For more information, score_conformal_prediction_digits_silvq.py.

Data compression & noise reduction

You can use this model to perform data compression and noise reduction.

import numpy as np
from sklearn.metrics import accuracy_score
from sklearn.model_selection import train_test_split
from sklearn.datasets import load_breast_cancer
from lvq import SilvqModel

# Load dataset
breast_cancer = load_breast_cancer()
x = breast_cancer.data
y = breast_cancer.target
# Split dataset into training set and test set
x_train, x_test, y_train, y_test = train_test_split(x, y, test_size=0.2, random_state=8, shuffle=True, stratify=y)

# Generating model
model = SilvqModel(x.shape[1], theta=0.5, bias_type='ls')
# Training the model
model.fit(x_train, y_train, epochs=30)
# Predict the response for test dataset
y_predict = model.predict(x_test)

# Evaluating the model
print('** Original ****************************')
print('Accuracy: %.3f' %accuracy_score(y_test, y_predict))
print('Number of prototypes: {}'.format(model.n_prototypes))

# Noise reduction
model.delete_prototype(140)
# Predict the response for test dataset
y_predict = model.predict(x_test)

# Evaluating the model
print('** Noise reduction *********************')
print('Accuracy: %.3f' %accuracy_score(y_test, y_predict))
print('Number of prototypes: {}'.format(model.n_prototypes))

For more information, export_compression_artificial_dataset2_silvq.py, export_compression_and_noise_reduction_artificial_dataset2_silvq.py, and score_noise_reduction_breast_cancer_silvq.py.

Plot prototypes

You can use plot2d to visualize the prototype of SilvqModel.

from lvq.utils import plot2d
plot2d(model, x, y)

The plot shows the target class of each data point (big circle) and which class was predicted (smaller circle).

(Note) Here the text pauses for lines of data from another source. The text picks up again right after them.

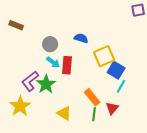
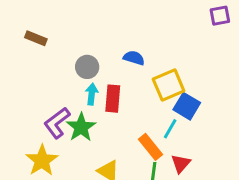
cyan arrow: (53, 62) -> (92, 94), turned -120
cyan line: (121, 86) -> (170, 129), moved

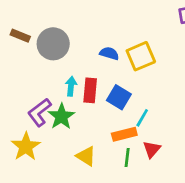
gray circle: (87, 67) -> (53, 44), moved, size x1.5
yellow square: (169, 85) -> (141, 56), moved
blue square: (187, 106) -> (119, 97), moved
orange rectangle: (150, 147) -> (124, 134), turned -65

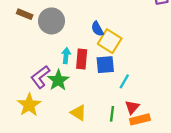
blue semicircle: (109, 53) -> (97, 29), turned -136
yellow square: (141, 56) -> (110, 41), moved, turned -35
blue square: (119, 97) -> (105, 65), turned -36
orange rectangle: (124, 134) -> (140, 119), moved

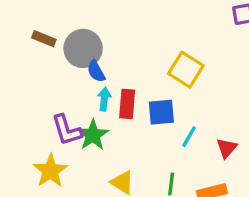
blue semicircle: (97, 29) -> (96, 71), moved
yellow square: (110, 41) -> (186, 70), moved
purple L-shape: (40, 77) -> (67, 130), turned -70
red triangle: (132, 107) -> (227, 148), moved

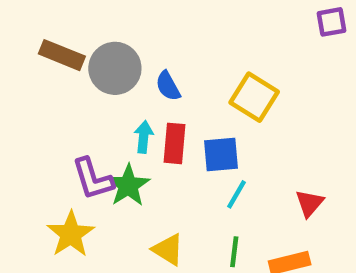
brown rectangle: (44, 39) -> (62, 55), size x1.4
blue semicircle: (96, 71) -> (168, 86), moved
cyan line: (189, 137) -> (236, 194), moved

It also shows the prototypes (diamond).

plot2d_artificial_dataset1_silvq

For more information, plot2d_artificial_dataset1_silvq.py.

plot2d_artificial_dataset2_silvq

For more information, plot2d_artificial_dataset2_silvq.py.

plot2d_moons_silvq.png

For more information, plot2d_moons_silvq.py.

Note

Self-incremental learning vector quantization (SILVQ) provides a learning algorithm that can be intuitively understood. To improve SILVQ performance, distances other than the Euclidean distance, such as cosine distance, may be used instead. As with advanced LVQ algorithms designing models to strictly minimize classification errors may be possible. However, human learning is variable and compound; it is not exclusively based on minimizing the classification errors.

This research aims to contribute to both the computer science and cognitive science fields and hopes to support the research of explainable artificial intelligence (XAI) to address the black box problem of machine learning.

License

This is free and open-source software licensed under the 3-clause BSD license.